Whatever the format, it should include the title, the author, and the publisher, so you can check that a) the books really exist (because bad agents sometimes make up sales), b) the sales actually are recent (some marginal agents who’ve turned to the dark side have sales from years and years back–but having a track record from 1991 says nothing about the agent’s ability to sell your book next week), and c) the publishers are real publishers (because sometimes they’re not. See my earlier post, Faking a Track Record. Remember, bad agents lie).
Some agents also provide a list of clients. This is even better than an enumeration of recent sales, since it lets you do a more thorough evaluation of the agency’s interests and expertise. Not all agencies are willing to post a full client list, however, so if you don’t see one, it isn’t cause for alarm.
The name(s) of the agent(s) and information about their background. Not only does this assure you that the agents are qualified to be agents (or not, if this is an amateur agent who’s honest enough to provide a CV), it will help you decide which agent is best for you to approach, if it’s a multi-agent agency.
Knowing the agent’s professional background is especially important if the agent is new and hasn’t yet built up a track record. You want to be sure that a new agent has actually worked in publishing or trained at another reputable agency. Here’s why.
Finding any one of these on an agent’s website should make you wary. More than one should start alarm bells ringing. Most or all should motivate you to walk very fast in the opposite direction.

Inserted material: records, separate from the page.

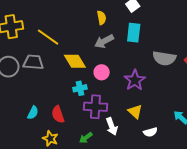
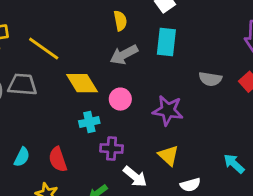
gray semicircle: (164, 58) -> (210, 79), size x0.7
purple star: (135, 80) -> (168, 110), turned -30
purple cross: (95, 107) -> (112, 148), size x0.7
white arrow: (112, 126) -> (135, 177), turned -30

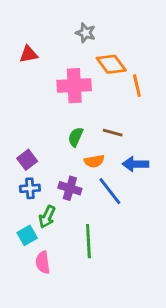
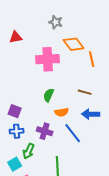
brown line: (113, 133) -> (85, 92), moved
purple square: (27, 160) -> (15, 111), turned -32

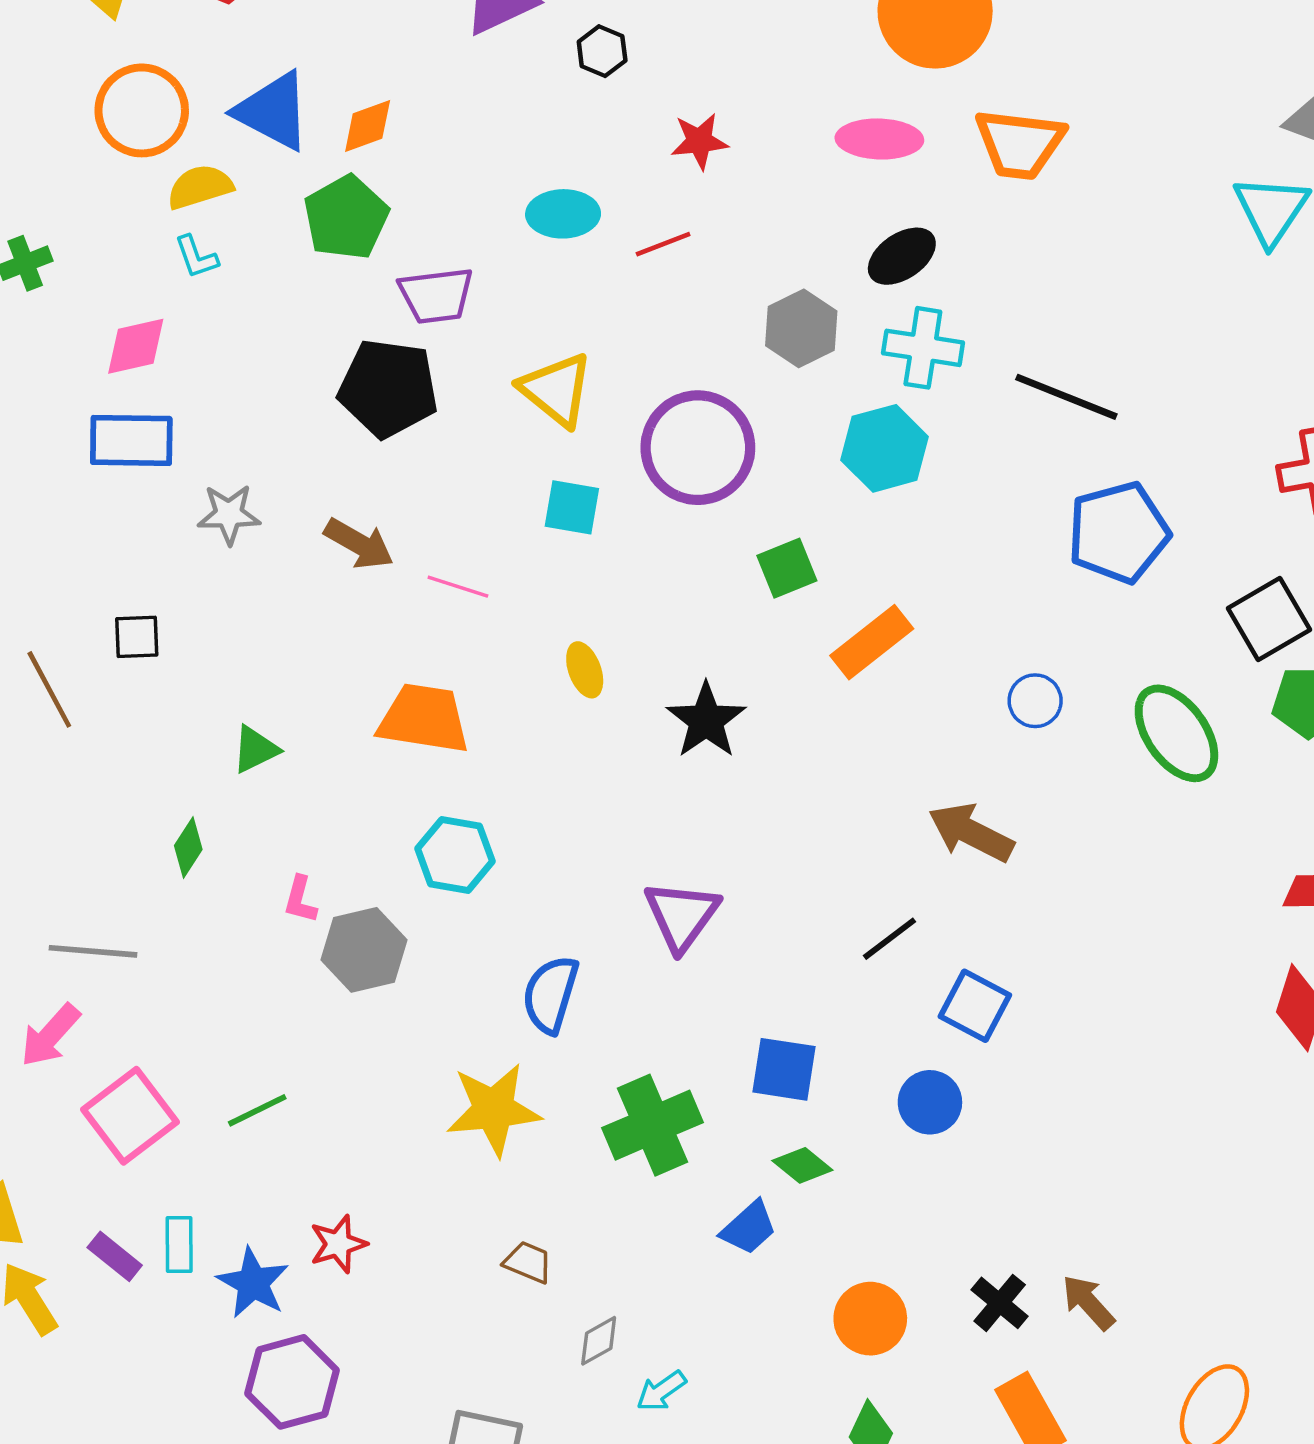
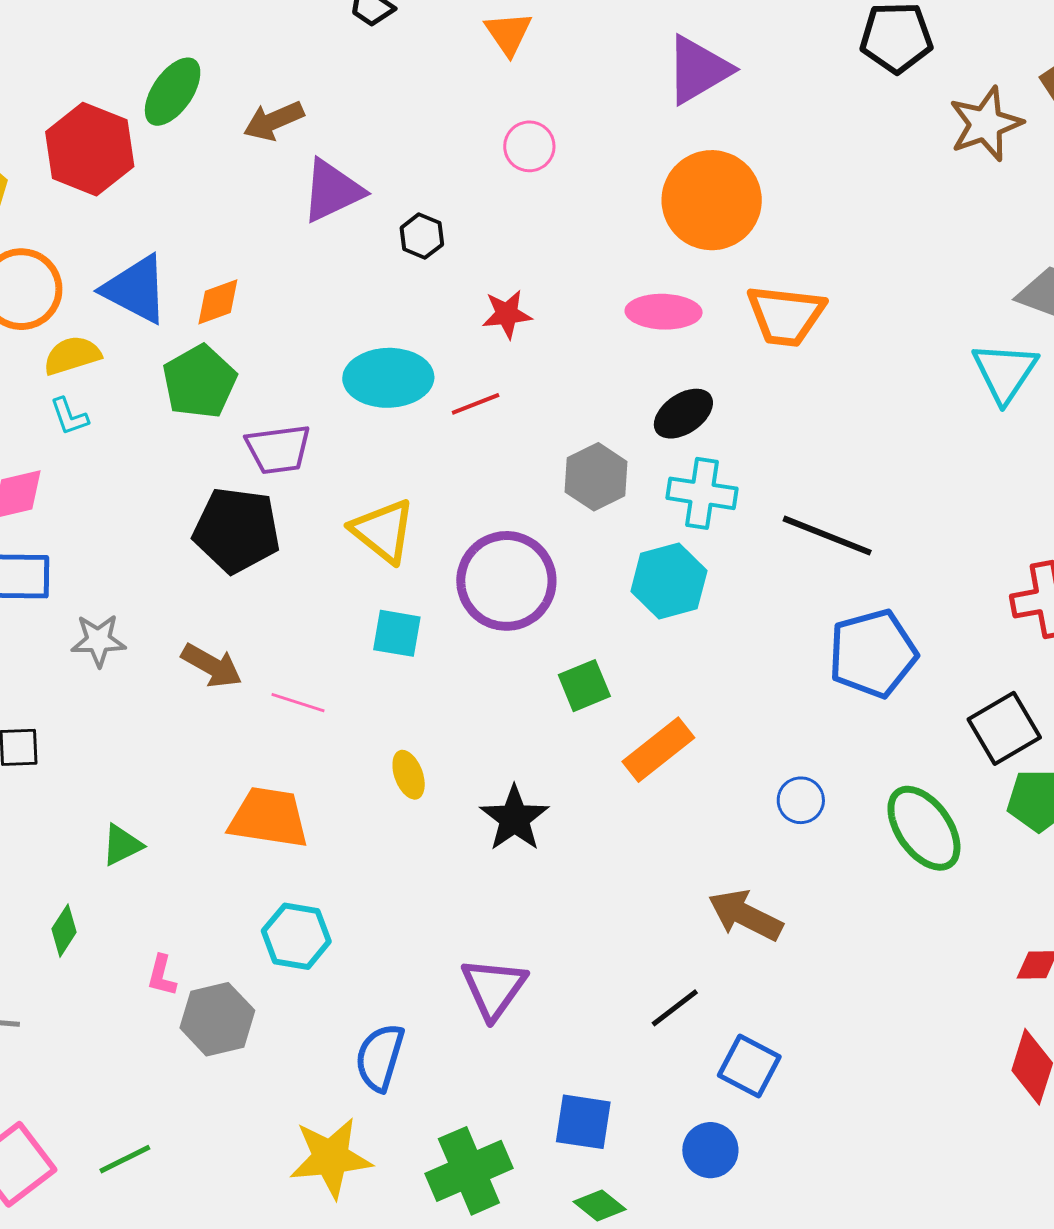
cyan ellipse: (563, 214) -> (388, 378), size x1.4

No sales. A brand-new agency will take a few months to start selling. Longer than a year, however, suggests that the agent lacks either expertise or contacts. If an agency has been around for a year or more and no sales are listed, be very cautious. This is the principal thing that distinguishes the website of a questionable agent from that of a reputable agent: no mention of sales.
Unverifiable sales claims. Reputable agents provide specifics: author, title, publisher. Less reputable agents make claims that can’t be checked: “We’ve sold to major publishers such as Avon, Penguin, and Random House” or “Last year we sold 15 books.” Unverifiable sales claims are meaningless.
A claim that sales information is “confidential”. It’s not. Agents report sales to the media as soon as the ink on the publishing contract is dry. The only reason not to list sales is if there are none, or if the list reflects badly on the agent.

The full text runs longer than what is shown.